More horrifying accounts of young Yazidi women being kidnapped and sold into sexual slavery by the Islamic State are being published weekly in Western media.

Israel Hayom described the dire situation Friday in an extensive report. According to Paulo Kosaka, a well-known Portuguese politician who traveled to the region, the problem of slavery is more widespread than the UN initially acknowledged. “At least several thousand women were enslaved overnight,” he says. “In many cases, these are very young girls, only 11 or 12 years old.”

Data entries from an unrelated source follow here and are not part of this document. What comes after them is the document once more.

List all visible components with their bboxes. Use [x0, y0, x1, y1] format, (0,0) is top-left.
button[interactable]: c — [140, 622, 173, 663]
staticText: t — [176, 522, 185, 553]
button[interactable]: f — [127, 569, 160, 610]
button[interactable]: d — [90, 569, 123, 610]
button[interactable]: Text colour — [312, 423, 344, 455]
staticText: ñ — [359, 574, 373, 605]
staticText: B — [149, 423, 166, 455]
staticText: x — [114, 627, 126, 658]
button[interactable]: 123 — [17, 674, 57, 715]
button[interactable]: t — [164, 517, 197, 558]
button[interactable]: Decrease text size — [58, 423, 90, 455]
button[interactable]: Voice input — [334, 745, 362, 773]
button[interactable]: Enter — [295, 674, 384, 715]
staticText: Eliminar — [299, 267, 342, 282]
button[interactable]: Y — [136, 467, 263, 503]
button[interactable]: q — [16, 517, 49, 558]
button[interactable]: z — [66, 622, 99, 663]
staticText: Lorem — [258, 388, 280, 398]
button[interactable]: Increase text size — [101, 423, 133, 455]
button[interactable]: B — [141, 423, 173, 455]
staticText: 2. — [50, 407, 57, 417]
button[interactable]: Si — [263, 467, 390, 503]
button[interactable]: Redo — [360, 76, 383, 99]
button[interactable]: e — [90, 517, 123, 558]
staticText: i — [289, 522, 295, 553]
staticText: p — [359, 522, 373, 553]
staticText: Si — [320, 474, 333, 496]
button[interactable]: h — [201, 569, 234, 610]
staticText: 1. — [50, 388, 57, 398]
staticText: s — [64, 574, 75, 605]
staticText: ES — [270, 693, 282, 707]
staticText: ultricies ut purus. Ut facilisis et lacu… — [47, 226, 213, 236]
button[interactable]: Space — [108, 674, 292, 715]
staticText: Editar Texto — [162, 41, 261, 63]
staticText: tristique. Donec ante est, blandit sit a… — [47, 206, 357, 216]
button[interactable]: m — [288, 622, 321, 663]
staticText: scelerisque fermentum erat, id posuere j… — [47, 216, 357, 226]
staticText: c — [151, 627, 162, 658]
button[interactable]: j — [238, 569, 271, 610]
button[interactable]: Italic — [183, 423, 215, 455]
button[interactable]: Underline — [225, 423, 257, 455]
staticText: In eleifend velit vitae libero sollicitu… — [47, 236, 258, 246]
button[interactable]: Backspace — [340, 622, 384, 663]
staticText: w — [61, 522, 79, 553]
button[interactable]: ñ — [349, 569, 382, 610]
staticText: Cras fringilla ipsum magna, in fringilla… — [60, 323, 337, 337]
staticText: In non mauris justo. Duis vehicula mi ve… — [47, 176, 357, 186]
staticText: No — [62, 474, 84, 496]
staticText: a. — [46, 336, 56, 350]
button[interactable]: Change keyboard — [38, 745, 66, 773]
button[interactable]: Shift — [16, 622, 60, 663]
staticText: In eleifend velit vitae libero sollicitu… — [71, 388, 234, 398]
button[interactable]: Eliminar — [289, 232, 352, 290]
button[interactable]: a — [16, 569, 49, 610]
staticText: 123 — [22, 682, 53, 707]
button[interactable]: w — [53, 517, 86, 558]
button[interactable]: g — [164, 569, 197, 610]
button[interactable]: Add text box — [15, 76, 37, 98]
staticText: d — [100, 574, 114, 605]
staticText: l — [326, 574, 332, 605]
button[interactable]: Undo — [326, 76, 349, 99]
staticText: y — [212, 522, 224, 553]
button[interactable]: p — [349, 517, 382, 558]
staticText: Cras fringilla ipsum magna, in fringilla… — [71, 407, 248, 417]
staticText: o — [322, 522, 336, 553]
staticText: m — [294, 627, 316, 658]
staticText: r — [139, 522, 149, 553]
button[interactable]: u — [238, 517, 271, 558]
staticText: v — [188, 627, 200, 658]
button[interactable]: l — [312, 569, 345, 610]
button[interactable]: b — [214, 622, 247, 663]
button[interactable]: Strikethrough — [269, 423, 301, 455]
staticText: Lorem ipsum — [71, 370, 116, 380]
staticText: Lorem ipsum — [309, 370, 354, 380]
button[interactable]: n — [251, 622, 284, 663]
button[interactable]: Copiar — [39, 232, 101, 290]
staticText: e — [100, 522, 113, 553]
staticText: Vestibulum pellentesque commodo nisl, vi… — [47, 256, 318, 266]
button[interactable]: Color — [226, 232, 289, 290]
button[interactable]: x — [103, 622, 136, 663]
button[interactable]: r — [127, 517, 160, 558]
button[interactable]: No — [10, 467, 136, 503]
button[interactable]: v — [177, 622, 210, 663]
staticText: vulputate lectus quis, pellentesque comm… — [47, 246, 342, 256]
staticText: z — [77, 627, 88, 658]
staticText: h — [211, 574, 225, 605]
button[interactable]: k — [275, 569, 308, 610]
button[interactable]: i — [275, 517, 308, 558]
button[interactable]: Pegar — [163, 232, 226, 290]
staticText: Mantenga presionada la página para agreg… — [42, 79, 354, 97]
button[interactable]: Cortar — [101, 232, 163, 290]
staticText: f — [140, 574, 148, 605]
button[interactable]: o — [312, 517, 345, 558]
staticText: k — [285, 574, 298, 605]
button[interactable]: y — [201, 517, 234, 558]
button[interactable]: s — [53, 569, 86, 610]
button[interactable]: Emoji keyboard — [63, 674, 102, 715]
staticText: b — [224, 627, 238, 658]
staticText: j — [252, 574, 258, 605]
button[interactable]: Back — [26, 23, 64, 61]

Many of the women and girls were taken in August, when IS militants took control of the Sinjar region of Iraq where they lived. Some managed to escape their captors, only to discover they had no home to return to. Refugees from Sinjar are now living primarily in the area of Dohuk, a Kurdish city in northern Iraq.

The Yazidis are a religious minority. Culturally Kurdish, they practice a tradition which combines elements of Sufism and Zoroastrianism, making them apostates and idolaters in they eyes of the Islamic extremists of IS.

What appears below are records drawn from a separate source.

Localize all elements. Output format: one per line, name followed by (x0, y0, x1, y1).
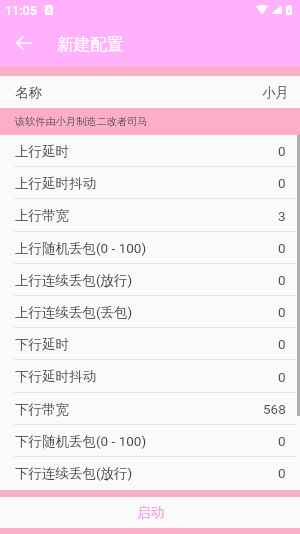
staticText: 下行连续丢包(放行) (15, 465, 133, 482)
staticText: 该软件由小月制造二改者司马 (15, 115, 148, 128)
staticText: 0 (278, 272, 286, 288)
staticText: 上行连续丢包(放行) (15, 272, 133, 289)
staticText: 0 (278, 369, 286, 385)
button[interactable]: 下行随机丢包(0 - 100) (0, 425, 300, 457)
button[interactable]: 上行延时 (0, 135, 300, 167)
button[interactable]: 启动 (0, 497, 300, 528)
button[interactable]: 下行连续丢包(放行) (0, 457, 300, 489)
staticText: 0 (278, 143, 286, 159)
staticText: 0 (278, 304, 286, 320)
button[interactable]: 上行连续丢包(丢包) (0, 296, 300, 328)
button[interactable]: 上行延时抖动 (0, 167, 300, 199)
staticText: 0 (278, 433, 286, 449)
staticText: 0 (278, 240, 286, 256)
staticText: 3 (278, 208, 286, 224)
staticText: 上行延时抖动 (15, 175, 96, 192)
staticText: 0 (278, 336, 286, 352)
button[interactable]: 上行连续丢包(放行) (0, 264, 300, 296)
button[interactable]: 下行延时抖动 (0, 360, 300, 393)
staticText: 下行带宽 (15, 401, 69, 418)
staticText: 下行随机丢包(0 - 100) (15, 433, 147, 450)
button[interactable]: 下行延时 (0, 328, 300, 360)
staticText: 启动 (137, 504, 164, 521)
staticText: 11:05 (5, 3, 37, 18)
staticText: 0 (278, 175, 286, 191)
button[interactable]: 上行随机丢包(0 - 100) (0, 232, 300, 264)
staticText: 上行连续丢包(丢包) (15, 304, 133, 321)
staticText: 0 (278, 465, 286, 481)
staticText: 上行延时 (15, 143, 69, 160)
button[interactable]: 下行带宽 (0, 393, 300, 425)
staticText: 上行随机丢包(0 - 100) (15, 240, 147, 257)
staticText: 下行延时 (15, 336, 69, 353)
button[interactable]: 名称 (0, 76, 300, 108)
staticText: 上行带宽 (15, 207, 69, 224)
staticText: 568 (263, 401, 286, 417)
staticText: 小月 (262, 84, 289, 101)
staticText: 名称 (15, 84, 42, 101)
button[interactable]: Back (9, 28, 39, 58)
button[interactable]: 上行带宽 (0, 199, 300, 232)
staticText: 下行延时抖动 (15, 368, 96, 385)
staticText: 新建配置 (57, 34, 124, 55)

“Before Shaytan [Satan] reveals his doubts to the weak-minded and weak hearted, one should remember that enslaving the families of the kuffar [infidels] and taking their women as concubines is a firmly established aspect of the Shari’ah that if one were to deny or mock, he would be denying or mocking the verses of the Qur’an and the narration of the Prophet … and thereby apostatizing from Islam,” IS stated in its Dabiq magazine, as reported by The Christian Post.

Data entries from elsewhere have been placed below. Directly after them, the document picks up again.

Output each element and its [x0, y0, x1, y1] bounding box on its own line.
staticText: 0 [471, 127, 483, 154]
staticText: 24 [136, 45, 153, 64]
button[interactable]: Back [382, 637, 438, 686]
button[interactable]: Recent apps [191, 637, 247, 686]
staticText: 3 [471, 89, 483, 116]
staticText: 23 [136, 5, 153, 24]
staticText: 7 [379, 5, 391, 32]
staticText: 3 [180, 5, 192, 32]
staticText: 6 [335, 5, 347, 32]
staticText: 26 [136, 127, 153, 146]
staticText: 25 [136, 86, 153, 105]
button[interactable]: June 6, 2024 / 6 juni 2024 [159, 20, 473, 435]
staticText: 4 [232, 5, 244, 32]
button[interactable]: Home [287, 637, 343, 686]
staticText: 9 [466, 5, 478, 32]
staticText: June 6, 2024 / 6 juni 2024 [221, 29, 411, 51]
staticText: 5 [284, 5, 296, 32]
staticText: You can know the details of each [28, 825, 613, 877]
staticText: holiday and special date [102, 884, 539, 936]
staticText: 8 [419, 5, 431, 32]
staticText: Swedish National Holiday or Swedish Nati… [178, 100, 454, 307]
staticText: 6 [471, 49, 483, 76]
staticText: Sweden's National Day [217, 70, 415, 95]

Now, families of the kidnapped women and girls are paying enormous ransoms to get them back. Nearly 150 girls have escaped or been bought back, according the Christian Science Monitor, some for as much as a year’s salary, or $5,000. Kurdish sources say their government has already paid $1.5 million to retrieve captured slaves, both men and women.

One teenaged girl, Sabreen, spoke to the Christian Science Monitor about her ordeal. “Lots of men used to come and look around and when they would see a girl they liked they would say ‘I want to buy that one,’” she says. “There was an emir who was taking money for the girls – $1,000 to $1,500.” She was ultimately rescued by an uncle, Hamid.

“Suddenly you get a phone call out of the blue saying ‘We have your daughter.’ They don’t tell you their names or anything like that,” Hamid told the Christian Science Monitor. “Or ‘We have your girl. We want this amount of money.’”

“If you can find someone you can trust, that man goes and says, ‘I want this girl to marry,’ and he pays it straight to IS,” he said. “You can’t say ‘I want to buy three girls back’ – they won’t give them to you like that.”

Initially, the family paid $10,000 to rescue one of their relatives. Now, the price has come down, but not enough. “People were willing to pay any amount of money,” says Hamid. “But now in my own family, we have about 30 girls missing. If you have to pay $5,000 for each one of them … you will not be able to buy all of them back.”